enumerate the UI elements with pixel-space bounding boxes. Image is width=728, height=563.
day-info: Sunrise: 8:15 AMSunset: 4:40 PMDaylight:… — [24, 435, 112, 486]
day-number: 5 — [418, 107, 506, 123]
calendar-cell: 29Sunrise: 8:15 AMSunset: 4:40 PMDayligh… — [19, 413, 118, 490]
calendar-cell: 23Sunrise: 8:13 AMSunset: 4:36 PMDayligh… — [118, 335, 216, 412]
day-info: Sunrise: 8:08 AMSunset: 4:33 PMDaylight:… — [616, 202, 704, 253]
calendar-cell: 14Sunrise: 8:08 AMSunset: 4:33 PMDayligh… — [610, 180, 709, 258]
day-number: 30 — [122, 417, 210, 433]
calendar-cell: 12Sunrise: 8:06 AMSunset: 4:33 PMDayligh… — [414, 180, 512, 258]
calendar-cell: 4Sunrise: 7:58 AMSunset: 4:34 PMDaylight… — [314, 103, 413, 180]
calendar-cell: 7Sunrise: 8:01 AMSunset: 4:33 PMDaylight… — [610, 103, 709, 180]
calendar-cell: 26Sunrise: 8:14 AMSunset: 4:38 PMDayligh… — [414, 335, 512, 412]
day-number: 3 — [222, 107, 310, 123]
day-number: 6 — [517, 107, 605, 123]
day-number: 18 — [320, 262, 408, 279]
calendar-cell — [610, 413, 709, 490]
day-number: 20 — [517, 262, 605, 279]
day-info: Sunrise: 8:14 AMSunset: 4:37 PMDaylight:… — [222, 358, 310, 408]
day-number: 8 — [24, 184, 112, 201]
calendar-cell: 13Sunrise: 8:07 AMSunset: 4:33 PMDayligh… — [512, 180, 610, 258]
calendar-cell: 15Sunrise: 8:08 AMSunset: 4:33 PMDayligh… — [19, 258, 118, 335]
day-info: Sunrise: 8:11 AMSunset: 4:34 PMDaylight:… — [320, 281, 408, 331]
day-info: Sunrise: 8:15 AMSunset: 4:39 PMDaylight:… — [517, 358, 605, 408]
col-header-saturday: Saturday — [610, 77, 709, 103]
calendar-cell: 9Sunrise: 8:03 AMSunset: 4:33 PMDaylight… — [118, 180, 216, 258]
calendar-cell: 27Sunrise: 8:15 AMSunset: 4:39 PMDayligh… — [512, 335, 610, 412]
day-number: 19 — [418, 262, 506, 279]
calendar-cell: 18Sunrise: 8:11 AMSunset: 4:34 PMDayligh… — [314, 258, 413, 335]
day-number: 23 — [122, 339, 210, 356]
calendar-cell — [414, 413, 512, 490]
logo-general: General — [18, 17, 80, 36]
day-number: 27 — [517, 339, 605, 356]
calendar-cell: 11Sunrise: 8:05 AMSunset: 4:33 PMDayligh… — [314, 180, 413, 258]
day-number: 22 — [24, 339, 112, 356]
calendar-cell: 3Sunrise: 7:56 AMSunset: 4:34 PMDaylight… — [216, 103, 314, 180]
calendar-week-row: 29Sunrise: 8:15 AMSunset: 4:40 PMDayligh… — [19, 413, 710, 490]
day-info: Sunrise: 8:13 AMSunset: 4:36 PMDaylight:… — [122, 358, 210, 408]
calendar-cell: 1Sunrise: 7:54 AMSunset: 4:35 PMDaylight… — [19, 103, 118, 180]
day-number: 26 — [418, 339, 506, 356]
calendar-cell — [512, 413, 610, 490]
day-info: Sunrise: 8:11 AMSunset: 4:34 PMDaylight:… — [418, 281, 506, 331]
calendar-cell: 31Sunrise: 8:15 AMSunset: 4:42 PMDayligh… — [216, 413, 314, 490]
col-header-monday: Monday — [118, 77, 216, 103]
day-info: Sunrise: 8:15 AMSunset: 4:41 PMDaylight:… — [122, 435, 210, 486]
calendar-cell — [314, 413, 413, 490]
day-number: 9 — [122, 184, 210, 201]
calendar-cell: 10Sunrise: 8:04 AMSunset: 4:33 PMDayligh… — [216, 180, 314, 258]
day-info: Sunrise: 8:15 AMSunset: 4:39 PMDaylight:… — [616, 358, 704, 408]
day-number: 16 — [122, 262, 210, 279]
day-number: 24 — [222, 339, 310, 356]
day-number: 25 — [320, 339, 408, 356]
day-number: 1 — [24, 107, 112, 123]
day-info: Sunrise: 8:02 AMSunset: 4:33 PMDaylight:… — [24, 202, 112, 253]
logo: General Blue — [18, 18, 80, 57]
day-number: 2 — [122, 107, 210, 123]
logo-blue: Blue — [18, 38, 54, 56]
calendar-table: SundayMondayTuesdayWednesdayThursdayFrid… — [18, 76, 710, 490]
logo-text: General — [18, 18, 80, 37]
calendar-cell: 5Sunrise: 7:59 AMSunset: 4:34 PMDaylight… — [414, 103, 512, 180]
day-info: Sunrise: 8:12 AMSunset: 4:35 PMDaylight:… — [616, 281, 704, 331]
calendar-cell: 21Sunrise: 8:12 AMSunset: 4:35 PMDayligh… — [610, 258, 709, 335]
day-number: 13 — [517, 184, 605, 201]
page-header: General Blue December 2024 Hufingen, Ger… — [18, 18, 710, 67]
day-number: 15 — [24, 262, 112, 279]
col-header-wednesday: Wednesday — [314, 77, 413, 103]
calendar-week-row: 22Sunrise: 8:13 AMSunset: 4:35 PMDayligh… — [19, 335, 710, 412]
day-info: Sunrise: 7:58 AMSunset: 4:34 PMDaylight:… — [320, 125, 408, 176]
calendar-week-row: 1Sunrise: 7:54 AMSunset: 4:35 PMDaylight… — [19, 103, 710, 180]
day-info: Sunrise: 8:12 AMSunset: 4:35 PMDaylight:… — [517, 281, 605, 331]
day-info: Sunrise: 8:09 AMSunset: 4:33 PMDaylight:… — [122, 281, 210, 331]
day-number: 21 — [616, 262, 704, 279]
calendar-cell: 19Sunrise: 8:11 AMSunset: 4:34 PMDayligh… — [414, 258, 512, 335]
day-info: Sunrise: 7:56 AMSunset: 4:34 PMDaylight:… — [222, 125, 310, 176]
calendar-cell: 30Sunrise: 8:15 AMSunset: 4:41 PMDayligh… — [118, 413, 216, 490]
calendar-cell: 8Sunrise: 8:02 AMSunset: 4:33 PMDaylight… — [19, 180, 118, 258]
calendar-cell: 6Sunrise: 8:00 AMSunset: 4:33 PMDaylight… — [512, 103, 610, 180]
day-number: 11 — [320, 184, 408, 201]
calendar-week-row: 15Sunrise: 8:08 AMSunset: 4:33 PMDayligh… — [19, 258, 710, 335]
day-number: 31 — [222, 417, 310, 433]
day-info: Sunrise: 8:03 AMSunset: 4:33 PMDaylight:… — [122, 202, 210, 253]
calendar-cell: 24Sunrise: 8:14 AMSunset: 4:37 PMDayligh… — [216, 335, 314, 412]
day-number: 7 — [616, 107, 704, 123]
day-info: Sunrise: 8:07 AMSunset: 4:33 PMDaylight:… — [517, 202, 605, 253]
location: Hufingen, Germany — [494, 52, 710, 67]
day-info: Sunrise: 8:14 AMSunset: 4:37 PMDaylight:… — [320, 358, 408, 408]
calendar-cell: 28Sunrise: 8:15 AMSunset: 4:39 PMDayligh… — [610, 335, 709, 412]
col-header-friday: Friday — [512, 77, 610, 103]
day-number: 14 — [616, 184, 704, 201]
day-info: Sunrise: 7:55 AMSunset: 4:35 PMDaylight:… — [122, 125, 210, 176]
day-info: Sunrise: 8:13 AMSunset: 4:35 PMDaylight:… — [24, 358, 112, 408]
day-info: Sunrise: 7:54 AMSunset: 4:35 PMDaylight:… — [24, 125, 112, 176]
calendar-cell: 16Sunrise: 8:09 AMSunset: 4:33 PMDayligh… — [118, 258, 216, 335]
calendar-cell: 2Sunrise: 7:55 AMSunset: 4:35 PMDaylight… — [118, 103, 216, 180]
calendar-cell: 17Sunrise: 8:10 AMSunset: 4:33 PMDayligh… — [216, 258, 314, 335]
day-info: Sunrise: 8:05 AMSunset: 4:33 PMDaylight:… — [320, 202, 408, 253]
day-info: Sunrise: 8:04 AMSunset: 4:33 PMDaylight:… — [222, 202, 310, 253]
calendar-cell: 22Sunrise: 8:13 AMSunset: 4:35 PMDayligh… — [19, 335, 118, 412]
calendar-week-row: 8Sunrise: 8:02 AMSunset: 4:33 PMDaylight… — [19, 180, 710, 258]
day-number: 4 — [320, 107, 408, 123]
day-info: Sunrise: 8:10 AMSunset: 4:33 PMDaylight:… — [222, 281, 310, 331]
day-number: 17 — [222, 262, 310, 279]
==*==
■ AIM OF THE EXERCISE
Using the material, show each line where the string "General" can be found.

■ SOLUTION
logo-general: General — [18, 17, 80, 36]
logo: General Blue — [18, 18, 80, 57]
logo-text: General — [18, 18, 80, 37]
page-header: General Blue December 2024 Hufingen, Ger… — [18, 18, 710, 67]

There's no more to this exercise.